Cristina E. Pardo Porto is an interdisciplinary scholar of Latinx and Latin American art and visual culture. She holds a PhD from the Graduate Center, CUNY, and is currently an assistant professor at Syracuse University. Pardo Porto was the 2023–24 research fellow at the Syracuse University Humanities Center and has taught at the César E. Chávez Department of Chicana/o and Central American Studies at the University of California, Los Angeles, as well as at Hunter, Lehman, and Queens colleges, CUNY.


Pardo Porto’s research explores the intersections of historical archives, race, gender, migration, and the environment, focusing on visuality and coloniality across the hemispheric Americas—particularly in relation to diasporic networks in Central America and the Caribbean. Her current book project offers a decolonial history of photography from the perspective of the Latinx diaspora, foregrounding the medium’s entanglement with colonial regimes of visibility and displacement. It interrogates photographic processes, archival materials, and visual artifacts to trace alternative genealogies of photographic practice, emphasizing how contemporary artists mobilize the medium to contest dominant narratives and articulate counter-histories of racial and Indigenous justice and cultural erasure in the Americas.

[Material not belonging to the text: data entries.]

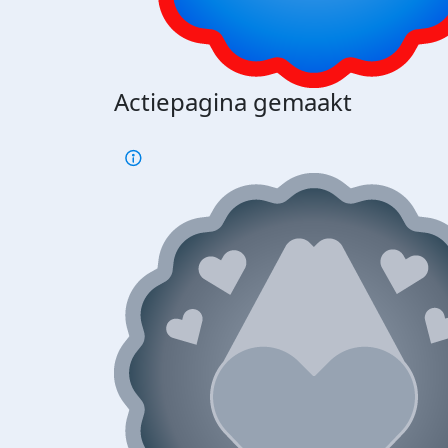
Actiepagina gemaakt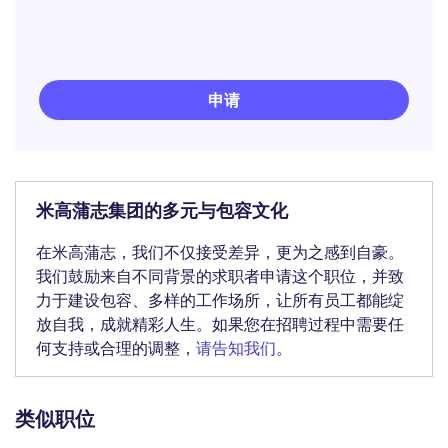
申请
米高蒲志集团的多元与包容文化
在米高蒲志，我们不仅接受差异，更为之感到自豪。
我们鼓励来自不同背景的求职者申请这个职位，并致
力于建设包容、多样的工作场所，让所有员工都能绽
放自我，成就精彩人生。如果您在招聘过程中需要任
何支持或合理的调整，
请告知我们
。
类似职位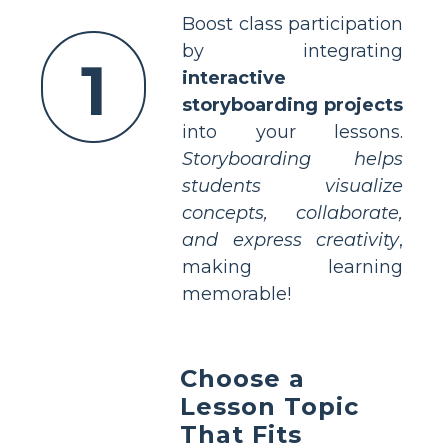
Boost class participation
by integrating
1
interactive
storyboarding projects
into your lessons.
Storyboarding helps
students visualize
concepts, collaborate,
and express creativity
,
making learning
memorable!
Choose a
Lesson Topic
That Fits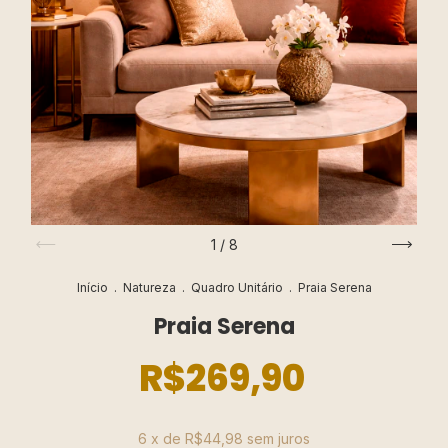
1
/
8
Início
.
Natureza
.
Quadro Unitário
.
Praia Serena
Praia Serena
R$269,90
6
x de
R$44,98
sem juros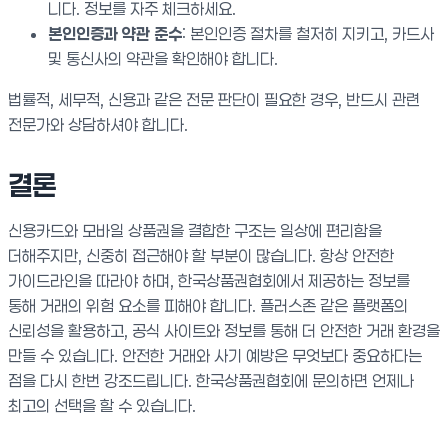
니다. 정보를 자주 체크하세요.
본인인증과 약관 준수
: 본인인증 절차를 철저히 지키고, 카드사
및 통신사의 약관을 확인해야 합니다.
법률적, 세무적, 신용과 같은 전문 판단이 필요한 경우, 반드시 관련
전문가와 상담하셔야 합니다.
결론
신용카드와 모바일 상품권을 결합한 구조는 일상에 편리함을
더해주지만, 신중히 접근해야 할 부분이 많습니다. 항상 안전한
가이드라인을 따라야 하며, 한국상품권협회에서 제공하는 정보를
통해 거래의 위험 요소를 피해야 합니다. 플러스존 같은 플랫폼의
신뢰성을 활용하고, 공식 사이트와 정보를 통해 더 안전한 거래 환경을
만들 수 있습니다. 안전한 거래와 사기 예방은 무엇보다 중요하다는
점을 다시 한번 강조드립니다. 한국상품권협회에 문의하면 언제나
최고의 선택을 할 수 있습니다.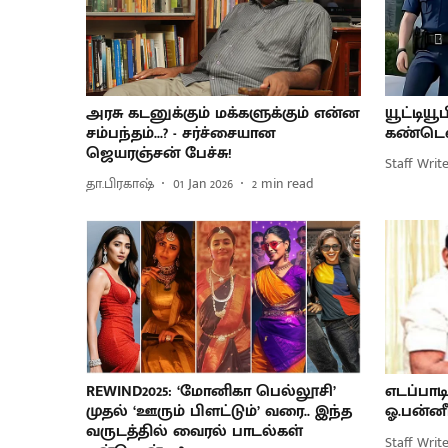
அரசு கடனுக்கும் மக்களுக்கும் என்ன
யூட்டிய
சம்பந்தம்...? - சர்ச்சையான
கண்டென்
ஜெயரஞ்சன் பேச்சு!
Staff Writ
தா.பிரகாஷ்
01 Jan 2026
2
min read
REWIND2025: ‘மோனிகா பெல்லூசி’
எடப்பாட
முதல் ‘ஊரும் பிளட்டும்’ வரை.. இந்த
ஓ.பன்னீர
வருடத்தில் வைரல் பாடல்கள்
Staff Writ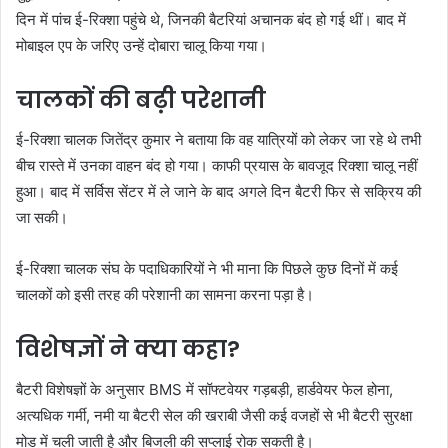
दिन में पांच ई-रिक्शा पहुंचे थे, जिनकी बैटरियां अचानक बंद हो गई थीं। बाद में
मोबाइल एप के जरिए उन्हें दोबारा चालू किया गया।
चालकों की बढ़ी परेशानी
ई-रिक्शा चालक जितेंद्र कुमार ने बताया कि वह यात्रियों को लेकर जा रहे थे तभी
बीच रास्ते में उनका वाहन बंद हो गया। काफी प्रयास के बावजूद रिक्शा चालू नहीं
हुआ। बाद में सर्विस सेंटर में ले जाने के बाद अगले दिन बैटरी फिर से सक्रिय की
जा सकी।
ई-रिक्शा चालक संघ के पदाधिकारियों ने भी माना कि पिछले कुछ दिनों में कई
चालकों को इसी तरह की परेशानी का सामना करना पड़ा है।
विशेषज्ञों ने क्या कहा?
बैटरी विशेषज्ञों के अनुसार BMS में सॉफ्टवेयर गड़बड़ी, हार्डवेयर फेल होना,
अत्यधिक गर्मी, नमी या बैटरी सेल की खराबी जैसी कई वजहों से भी बैटरी सुरक्षा
मोड में चली जाती है और बिजली की सप्लाई रोक सकती है।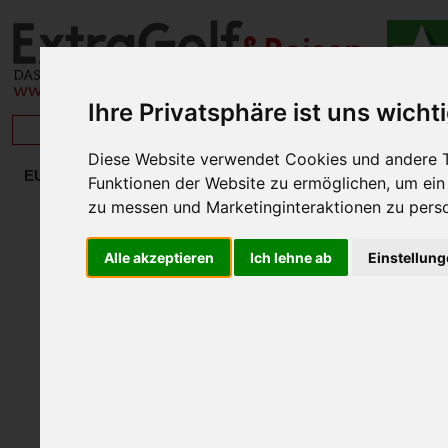
Ihre Privatsphäre ist uns wicht
BRISAN
Diese Website verwendet Cookies und andere T
NORWEG
EUROPA
Funktionen der Website zu ermöglichen
,
um ein
BULGARIEN
zu messen und Marketinginteraktionen zu perso
BRITISCHE KANALINSELN
DÄNEMARK
Alle akzeptieren
Ich lehne ab
Einstellun
DEUTSCHLAND
ENGLAND
ESTLAND
FINNLAND
FRANKREICH
GRIECHENLAND
GEORGIEN
IRLAND
ITALIEN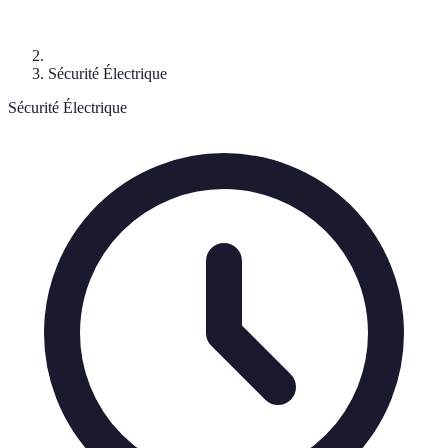
Sécurité Électrique
Sécurité Électrique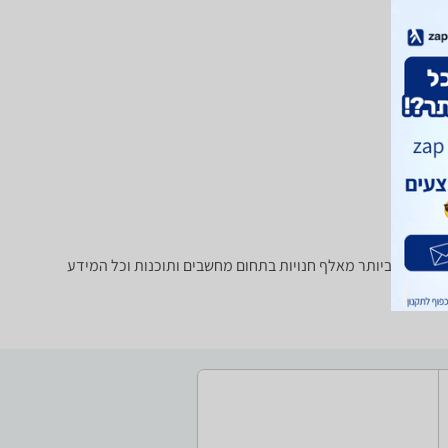
 מחפש מגדיל טווח / Access Point? רק בזאפ תמצאו חוות דעת, השוואת מחירים ביותר מאלף חנויות בתחום מחשבים ותוכנות וכל המידע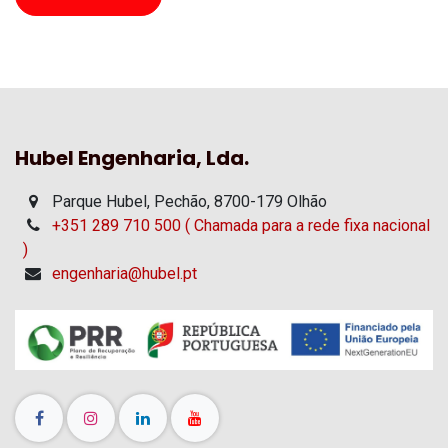
Hubel Engenharia, Lda.
Parque Hubel, Pechão, 8700-179 Olhão
+351 289 710 500 ( Chamada para a rede fixa nacional
)
engenharia@hubel.pt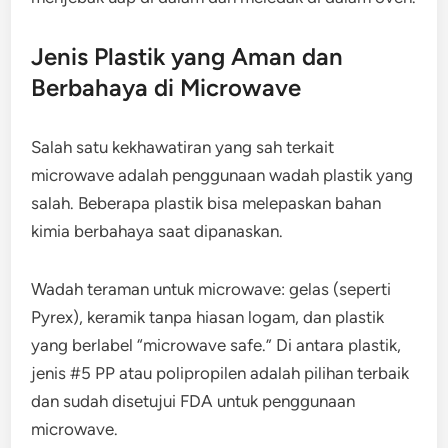
Jenis Plastik yang Aman dan
Berbahaya di Microwave
Salah satu kekhawatiran yang sah terkait
microwave adalah penggunaan wadah plastik yang
salah. Beberapa plastik bisa melepaskan bahan
kimia berbahaya saat dipanaskan.
Wadah teraman untuk microwave: gelas (seperti
Pyrex), keramik tanpa hiasan logam, dan plastik
yang berlabel “microwave safe.” Di antara plastik,
jenis #5 PP atau polipropilen adalah pilihan terbaik
dan sudah disetujui FDA untuk penggunaan
microwave.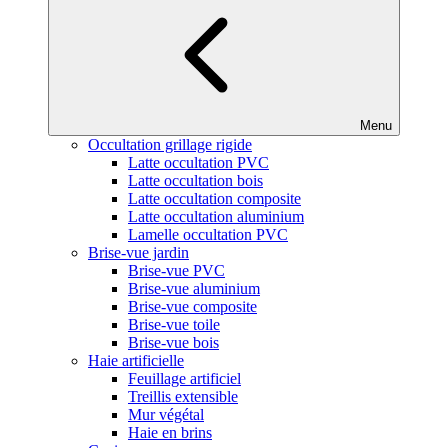
Menu
Occultation grillage rigide
Latte occultation PVC
Latte occultation bois
Latte occultation composite
Latte occultation aluminium
Lamelle occultation PVC
Brise-vue jardin
Brise-vue PVC
Brise-vue aluminium
Brise-vue composite
Brise-vue toile
Brise-vue bois
Haie artificielle
Feuillage artificiel
Treillis extensible
Mur végétal
Haie en brins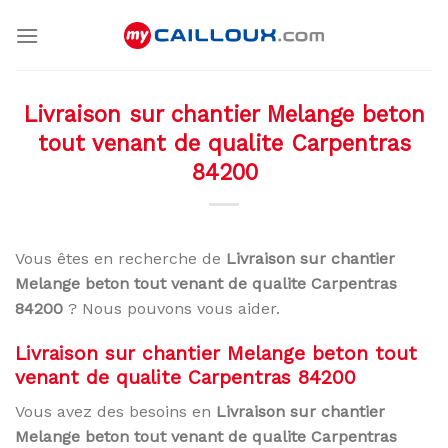
Skip
to
content
Livraison sur chantier Melange beton
tout venant de qualite Carpentras
84200
Vous êtes en recherche de
Livraison sur chantier
Melange beton tout venant de qualite Carpentras
84200
? Nous pouvons vous aider.
Livraison sur chantier Melange beton tout
venant de qualite Carpentras 84200
Vous avez des besoins en
Livraison sur chantier
Melange beton tout venant de qualite Carpentras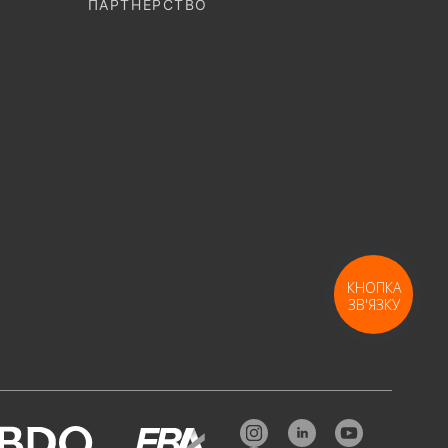
ПАРТНЕРСТВО
КНОПКА
ЗВ'ЯЗКУ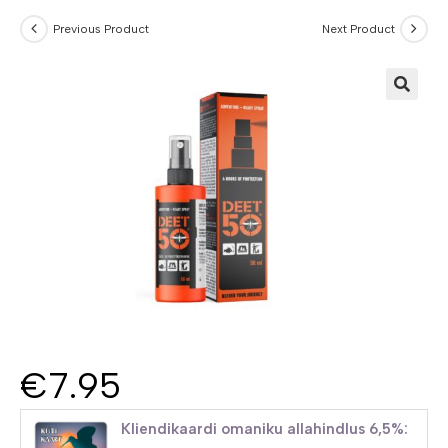
Previous Product
Next Product
€
7.95
Kliendikaardi omaniku allahindlus 6,5%: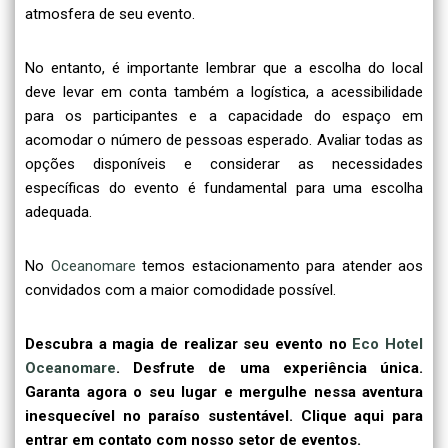
atmosfera de seu evento.
No entanto, é importante lembrar que a escolha do local
deve levar em conta também a logística, a acessibilidade
para os participantes e a capacidade do espaço em
acomodar o número de pessoas esperado. Avaliar todas as
opções disponíveis e considerar as necessidades
específicas do evento é fundamental para uma escolha
adequada.
No
Oceanomare
temos estacionamento para atender aos
convidados com a maior comodidade possível.
Descubra a magia de realizar seu evento no
Eco Hotel
Oceanomare
. Desfrute de uma experiência única.
Garanta agora o seu lugar e mergulhe nessa aventura
inesquecível no paraíso sustentável. Clique aqui para
entrar em contato com nosso setor de eventos.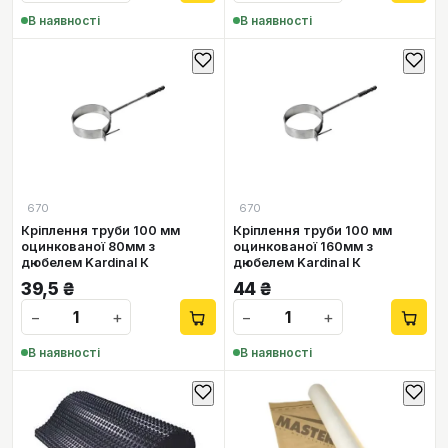
В наявності
В наявності
670
670
Кріплення труби 100 мм
Кріплення труби 100 мм
оцинкованої 80мм з
оцинкованої 160мм з
дюбелем Kardinal К
дюбелем Kardinal К
39,5
₴
44
₴
−
+
−
+
В наявності
В наявності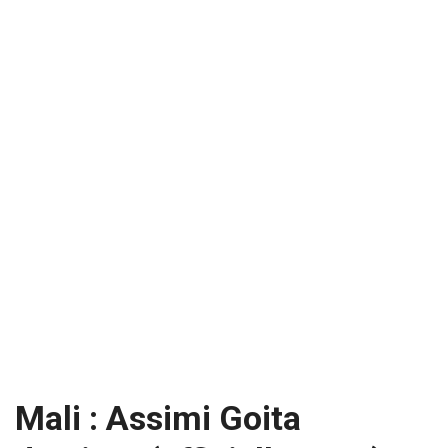
Mali : Assimi Goita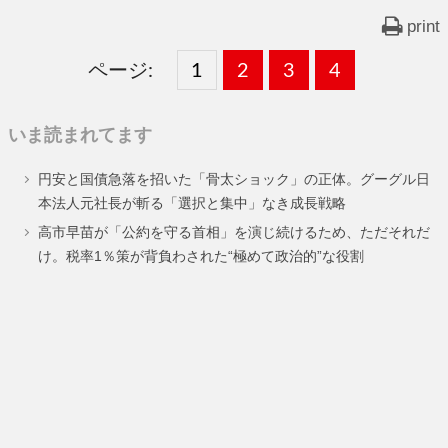
print
ページ:
固
1
固
2
,
固
3
,
固
4
,
定
定
定
定
いま読まれてます
ペ
ペ
ペ
ペ
円安と国債急落を招いた「骨太ショック」の正体。グーグル日
ー
ー
ー
ー
本法人元社長が斬る「選択と集中」なき成長戦略
ジ
ジ
ジ
ジ
高市早苗が「公約を守る首相」を演じ続けるため、ただそれだ
け。税率1％策が背負わされた“極めて政治的”な役割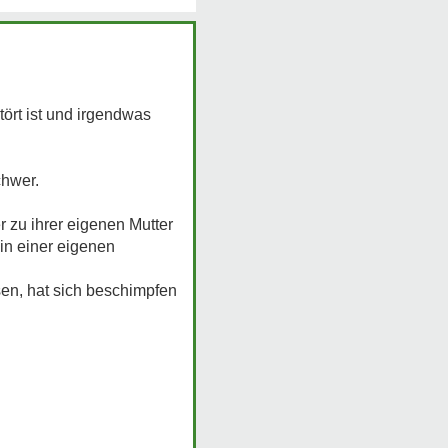
ört ist und irgendwas
chwer.
 zu ihrer eigenen Mutter
in einer eigenen
ssen, hat sich beschimpfen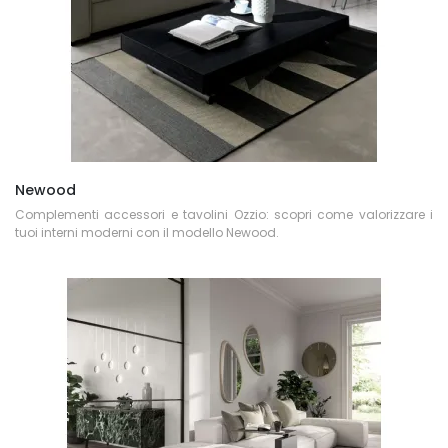
Newood
Complementi accessori e tavolini Ozzio: scopri come valorizzare i
tuoi interni moderni con il modello Newood.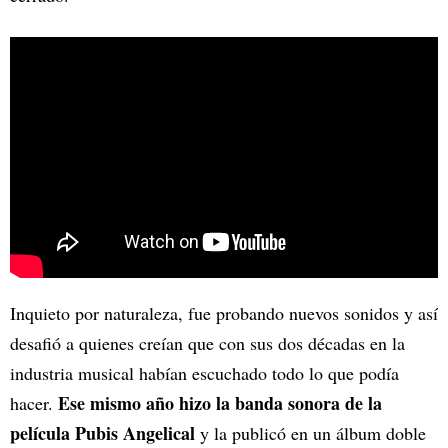
Inquieto por naturaleza, fue probando nuevos sonidos y así
desafió a quienes creían que con sus dos décadas en la
industria musical habían escuchado todo lo que podía
Ese mismo año hizo la banda sonora de la
hacer.
película Pubis Angelical
y la publicó en un álbum doble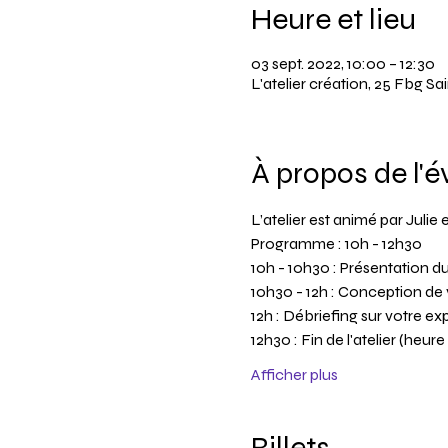
Heure et lieu
03 sept. 2022, 10:00 – 12:30
L'atelier création, 25 Fbg 
À propos de l'
L’atelier est animé par Juli
Programme : 10h - 12h30
10h - 10h30 : Présentation du
10h30 - 12h : Conception de 
12h : Débriefing sur votre e
12h30 : Fin de l'atelier (heur
Afficher plus
Billets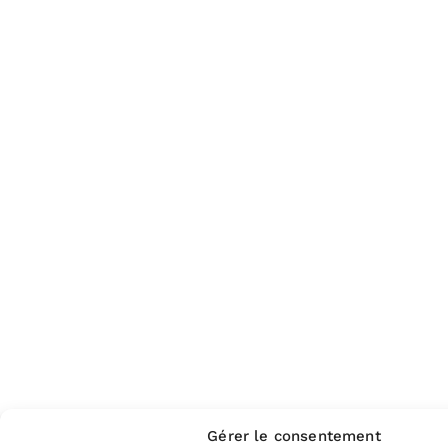
Gérer le consentement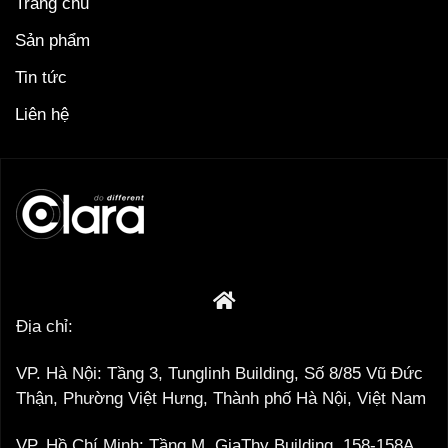
Trang chủ
Sản phẩm
Tin tức
Liên hệ
Địa chỉ:
VP. Hà Nội: Tầng 3, Tunglinh Building, Số 8/85 Vũ Đức
Thận, Phường Việt Hưng, Thành phố Hà Nội, Việt Nam
VP. Hồ Chí Minh: Tầng M, GiaThy Building, 158-158A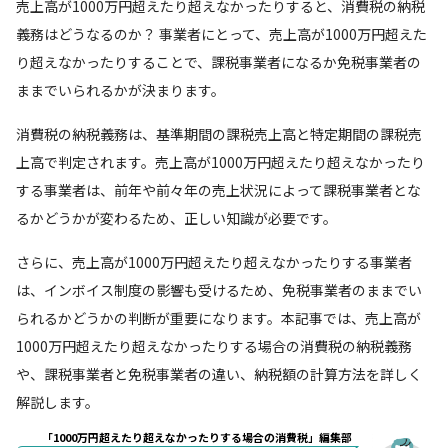
売上高が1000万円超えたり超えなかったりすると、消費税の納税
義務はどうなるのか？ 事業者にとって、売上高が1000万円超えた
り超えなかったりすることで、課税事業者になるか免税事業者の
ままでいられるかが決まります。
消費税の納税義務は、基準期間の課税売上高と特定期間の課税売
上高で判定されます。売上高が1000万円超えたり超えなかったり
する事業者は、前年や前々年の売上状況によって課税事業者とな
るかどうかが変わるため、正しい知識が必要です。
さらに、売上高が1000万円超えたり超えなかったりする事業者
は、インボイス制度の影響も受けるため、免税事業者のままでい
られるかどうかの判断が重要になります。本記事では、売上高が
1000万円超えたり超えなかったりする場合の消費税の納税義務
や、課税事業者と免税事業者の違い、納税額の計算方法を詳しく
解説します。
「1000万円超えたり超えなかったりする場合の消費税」編集部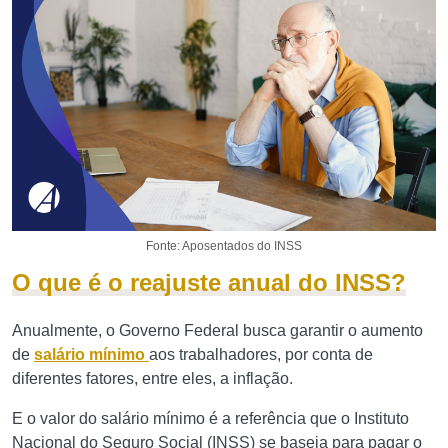
Fonte: Aposentados do INSS
O que é o reajuste anual do INSS?
Anualmente, o Governo Federal busca garantir o aumento
de
salário mínimo
aos trabalhadores, por conta de
diferentes fatores, entre eles, a inflação.
E o valor do salário mínimo é a referência que o Instituto
Nacional do Seguro Social (INSS) se baseia para pagar o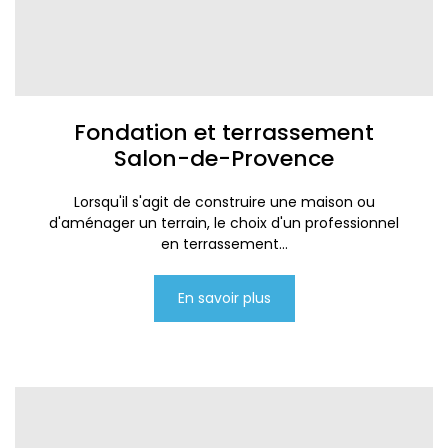
Fondation et terrassement
Salon-de-Provence
Lorsqu'il s'agit de construire une maison ou
d'aménager un terrain, le choix d'un professionnel
en terrassement...
En savoir plus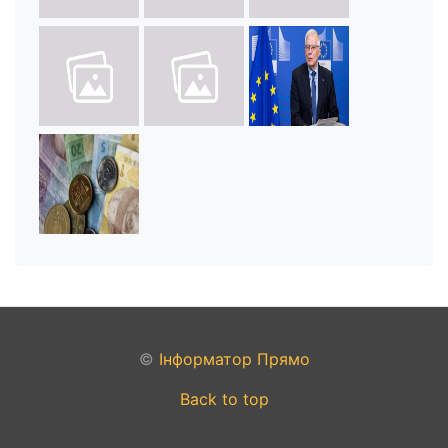
©
Інформатор Прямо
Back to top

Recent curatorial projects include the exhibition Joiri Minaya: Unseeing the Tropics at the Museum at the Syracuse University Art Museum (Jan. 21–May 10, 2025). Pardo Porto is the coeditor of Plants and Animals in Latin American Cultural Production (University of Florida Press, forthcoming 2025) and of two special issues of the journal Istmo, both titled Photography in, on, and from Central America. Her scholarly work includes published and forthcoming articles in Art Journal, Hispanic Review, MLN, and Romance Quarterly, among others.